# Task goal
Return the records exactly, from the first line through the "Task: Click on the MS Office Training" line.

(Data items)
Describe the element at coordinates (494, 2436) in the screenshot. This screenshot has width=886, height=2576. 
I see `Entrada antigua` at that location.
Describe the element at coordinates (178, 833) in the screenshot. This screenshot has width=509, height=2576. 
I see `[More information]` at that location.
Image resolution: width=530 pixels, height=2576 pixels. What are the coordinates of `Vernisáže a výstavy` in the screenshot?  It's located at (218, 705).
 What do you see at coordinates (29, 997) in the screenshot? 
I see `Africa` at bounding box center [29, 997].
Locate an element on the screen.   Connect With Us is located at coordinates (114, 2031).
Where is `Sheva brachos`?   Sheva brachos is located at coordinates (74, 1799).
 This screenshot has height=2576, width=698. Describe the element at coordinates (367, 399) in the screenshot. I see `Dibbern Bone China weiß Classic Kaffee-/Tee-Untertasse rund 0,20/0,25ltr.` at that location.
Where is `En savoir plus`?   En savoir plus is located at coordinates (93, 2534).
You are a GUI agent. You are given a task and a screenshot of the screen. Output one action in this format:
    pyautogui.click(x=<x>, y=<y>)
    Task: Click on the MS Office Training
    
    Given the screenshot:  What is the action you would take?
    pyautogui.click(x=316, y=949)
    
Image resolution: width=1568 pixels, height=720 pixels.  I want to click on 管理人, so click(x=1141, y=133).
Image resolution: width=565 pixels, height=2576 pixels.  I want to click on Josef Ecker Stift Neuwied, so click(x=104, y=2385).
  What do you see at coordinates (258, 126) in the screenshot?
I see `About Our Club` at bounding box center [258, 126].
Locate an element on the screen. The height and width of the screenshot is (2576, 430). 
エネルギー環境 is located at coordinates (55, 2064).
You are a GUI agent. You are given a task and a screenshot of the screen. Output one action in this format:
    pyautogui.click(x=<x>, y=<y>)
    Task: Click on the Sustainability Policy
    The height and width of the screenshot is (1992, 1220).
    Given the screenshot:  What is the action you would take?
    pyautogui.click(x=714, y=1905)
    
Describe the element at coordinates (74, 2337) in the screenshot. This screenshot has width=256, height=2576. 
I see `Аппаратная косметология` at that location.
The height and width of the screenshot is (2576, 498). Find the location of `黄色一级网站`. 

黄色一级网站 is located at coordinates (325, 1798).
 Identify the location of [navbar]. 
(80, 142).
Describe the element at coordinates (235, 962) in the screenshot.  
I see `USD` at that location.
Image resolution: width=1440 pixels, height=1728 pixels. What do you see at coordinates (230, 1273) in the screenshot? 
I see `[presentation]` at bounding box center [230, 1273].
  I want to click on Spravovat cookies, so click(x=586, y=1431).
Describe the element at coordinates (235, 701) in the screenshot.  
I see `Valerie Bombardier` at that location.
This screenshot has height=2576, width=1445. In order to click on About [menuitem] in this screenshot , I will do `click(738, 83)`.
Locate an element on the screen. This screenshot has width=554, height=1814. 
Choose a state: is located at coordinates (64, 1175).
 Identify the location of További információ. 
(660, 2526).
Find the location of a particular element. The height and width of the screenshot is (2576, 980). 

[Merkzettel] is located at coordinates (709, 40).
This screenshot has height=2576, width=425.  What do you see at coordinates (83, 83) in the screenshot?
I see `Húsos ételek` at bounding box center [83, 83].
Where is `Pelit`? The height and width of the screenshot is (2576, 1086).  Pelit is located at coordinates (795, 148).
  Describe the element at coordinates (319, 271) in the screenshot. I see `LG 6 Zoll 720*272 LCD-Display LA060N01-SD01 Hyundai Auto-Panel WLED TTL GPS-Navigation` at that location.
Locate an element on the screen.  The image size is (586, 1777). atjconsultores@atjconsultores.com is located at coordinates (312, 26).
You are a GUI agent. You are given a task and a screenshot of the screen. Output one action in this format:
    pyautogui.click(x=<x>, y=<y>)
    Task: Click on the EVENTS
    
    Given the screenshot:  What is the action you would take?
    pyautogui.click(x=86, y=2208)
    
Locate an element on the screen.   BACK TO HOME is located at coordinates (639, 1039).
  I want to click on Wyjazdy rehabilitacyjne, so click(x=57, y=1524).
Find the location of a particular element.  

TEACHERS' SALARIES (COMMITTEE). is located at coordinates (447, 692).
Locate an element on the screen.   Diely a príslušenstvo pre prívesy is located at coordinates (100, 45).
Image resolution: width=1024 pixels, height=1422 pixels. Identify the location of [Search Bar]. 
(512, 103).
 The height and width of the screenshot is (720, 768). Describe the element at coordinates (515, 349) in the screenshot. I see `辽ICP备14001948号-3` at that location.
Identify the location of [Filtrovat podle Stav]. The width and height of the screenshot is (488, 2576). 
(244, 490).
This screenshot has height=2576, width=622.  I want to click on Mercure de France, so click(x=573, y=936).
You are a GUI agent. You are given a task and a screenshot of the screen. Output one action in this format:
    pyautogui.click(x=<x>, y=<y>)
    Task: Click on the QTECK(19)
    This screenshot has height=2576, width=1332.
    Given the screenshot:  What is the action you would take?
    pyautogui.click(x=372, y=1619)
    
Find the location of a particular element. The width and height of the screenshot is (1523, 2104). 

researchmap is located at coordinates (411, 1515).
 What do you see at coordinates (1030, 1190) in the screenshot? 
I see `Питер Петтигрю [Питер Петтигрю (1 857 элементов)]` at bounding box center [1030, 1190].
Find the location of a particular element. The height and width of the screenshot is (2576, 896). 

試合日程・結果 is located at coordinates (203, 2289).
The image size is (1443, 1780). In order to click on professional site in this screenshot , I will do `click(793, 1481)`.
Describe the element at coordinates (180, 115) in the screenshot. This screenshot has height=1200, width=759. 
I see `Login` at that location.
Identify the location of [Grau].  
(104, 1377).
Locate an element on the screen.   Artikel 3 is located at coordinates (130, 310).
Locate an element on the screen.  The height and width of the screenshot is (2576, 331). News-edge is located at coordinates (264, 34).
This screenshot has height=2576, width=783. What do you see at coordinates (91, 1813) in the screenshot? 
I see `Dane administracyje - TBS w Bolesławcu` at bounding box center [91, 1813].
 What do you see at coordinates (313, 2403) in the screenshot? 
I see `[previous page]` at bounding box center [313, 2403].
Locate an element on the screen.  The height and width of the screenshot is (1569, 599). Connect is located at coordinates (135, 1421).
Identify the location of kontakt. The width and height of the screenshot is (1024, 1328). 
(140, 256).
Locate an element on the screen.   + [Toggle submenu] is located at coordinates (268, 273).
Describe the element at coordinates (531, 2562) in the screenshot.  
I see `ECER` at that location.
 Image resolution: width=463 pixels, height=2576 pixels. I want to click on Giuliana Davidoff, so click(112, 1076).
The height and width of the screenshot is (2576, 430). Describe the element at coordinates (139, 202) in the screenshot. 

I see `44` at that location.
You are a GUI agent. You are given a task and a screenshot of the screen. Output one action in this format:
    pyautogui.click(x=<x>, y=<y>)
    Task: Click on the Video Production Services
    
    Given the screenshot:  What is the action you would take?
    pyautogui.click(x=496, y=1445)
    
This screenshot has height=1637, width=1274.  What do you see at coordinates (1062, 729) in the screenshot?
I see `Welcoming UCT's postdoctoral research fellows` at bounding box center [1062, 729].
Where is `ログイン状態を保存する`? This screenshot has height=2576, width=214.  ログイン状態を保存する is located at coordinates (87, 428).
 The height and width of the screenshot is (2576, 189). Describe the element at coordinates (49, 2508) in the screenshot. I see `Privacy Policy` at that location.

# Response below
Describe the element at coordinates (494, 2436) in the screenshot. This screenshot has width=886, height=2576. 
I see `Entrada antigua` at that location.
Describe the element at coordinates (178, 833) in the screenshot. This screenshot has width=509, height=2576. 
I see `[More information]` at that location.
Image resolution: width=530 pixels, height=2576 pixels. What are the coordinates of `Vernisáže a výstavy` in the screenshot?  It's located at (218, 705).
 What do you see at coordinates (29, 997) in the screenshot? 
I see `Africa` at bounding box center [29, 997].
Locate an element on the screen.   Connect With Us is located at coordinates (114, 2031).
Where is `Sheva brachos`?   Sheva brachos is located at coordinates (74, 1799).
 This screenshot has height=2576, width=698. Describe the element at coordinates (367, 399) in the screenshot. I see `Dibbern Bone China weiß Classic Kaffee-/Tee-Untertasse rund 0,20/0,25ltr.` at that location.
Where is `En savoir plus`?   En savoir plus is located at coordinates (93, 2534).
You are a GUI agent. You are given a task and a screenshot of the screen. Output one action in this format:
    pyautogui.click(x=<x>, y=<y>)
    Task: Click on the MS Office Training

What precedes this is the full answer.